Question 7. Discuss the story of the silk making.
Answer:

  • The rich glossy colors and texture of silk made it a highly valued fabric. Raw silk had to be extracted from the cocoons of silkworms. Techniques were first invented in China around 7000 years ago. These remained secret for Centuries.
  • Due to trade to distant lands, the route was known as the ‘Silk Route’.
  • Silk was given as gifts to the rulers of Iran and West Asia by the Chinese rulers.

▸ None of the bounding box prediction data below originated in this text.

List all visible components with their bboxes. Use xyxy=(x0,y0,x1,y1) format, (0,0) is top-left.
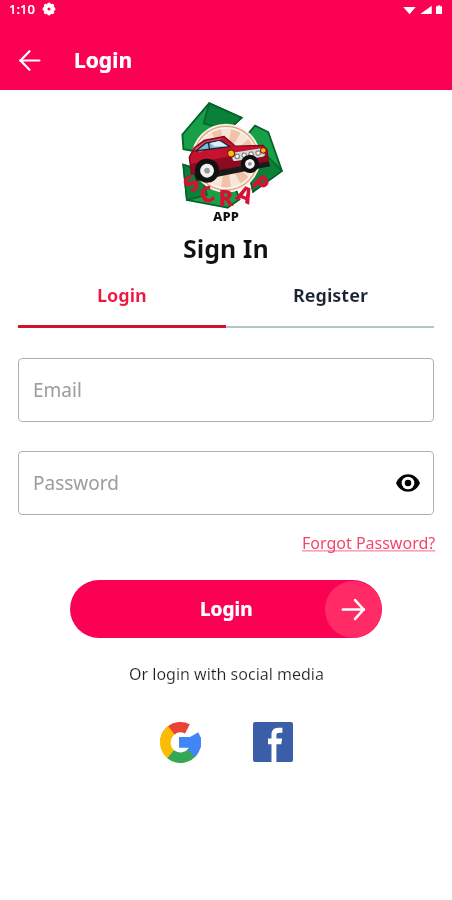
button[interactable]: Email xyxy=(18,358,434,422)
button[interactable]: Sign in with Google xyxy=(157,719,203,765)
button[interactable]: Login xyxy=(18,281,226,309)
button[interactable]: Sign in with Facebook xyxy=(250,719,296,765)
button[interactable]: Show password xyxy=(393,468,423,498)
staticText: Or login with social media xyxy=(129,663,324,685)
button[interactable]: Back xyxy=(9,40,49,80)
staticText: Login xyxy=(74,46,133,75)
staticText: 1:10 xyxy=(9,0,35,18)
staticText: Password xyxy=(33,470,119,496)
button[interactable]: Forgot Password? xyxy=(302,532,436,554)
button[interactable]: Login xyxy=(70,580,382,638)
staticText: Email xyxy=(33,377,82,403)
staticText: Login xyxy=(97,283,147,308)
button[interactable]: Register xyxy=(226,281,434,309)
button[interactable]: Password xyxy=(18,451,434,515)
staticText: Login xyxy=(200,596,253,622)
staticText: Sign In xyxy=(183,231,269,265)
staticText: Register xyxy=(293,283,368,308)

Villages Towns And Trade Long Answer Type Questions

Question 1. Who lived in the villages in the northern region of the subcontinent before and during the age of the Buddha?
Answer:

Inhabitants in the Villages

  1. There were at least three different kinds of people living in most villages in the northern parts of the subcontinent.
  2. In the northern part of India, the village headman was known as the Gramabhojaka.
    • Usually, men from the same family held the positions for generations. In other words, the post was hereditary.
    • Apart from the gramabhojaka, there were other independent farmers, known as Grihapatis, who were smaller landowners.
    • And then there were men and women such as the dasa who did not own land. They had to earn a living working in the field of others.
  3. In most villages, there were also some crafts persons such as blacksmiths, potters, carpenters, and weavers.

Question 2. Who lived in the villages in the southern parts of the sub-continent?
Answer:

Inhabitants In The Villages

  1. In the Tamil region, large landowners were known as Vellalar.
    • Ordinary ploughmen were known as
    • Landless labourers including slaves, were known as Adimai.
  2. In most villages, there were also some crafts persons such as blacksmiths, potters, carpenters, and weavers.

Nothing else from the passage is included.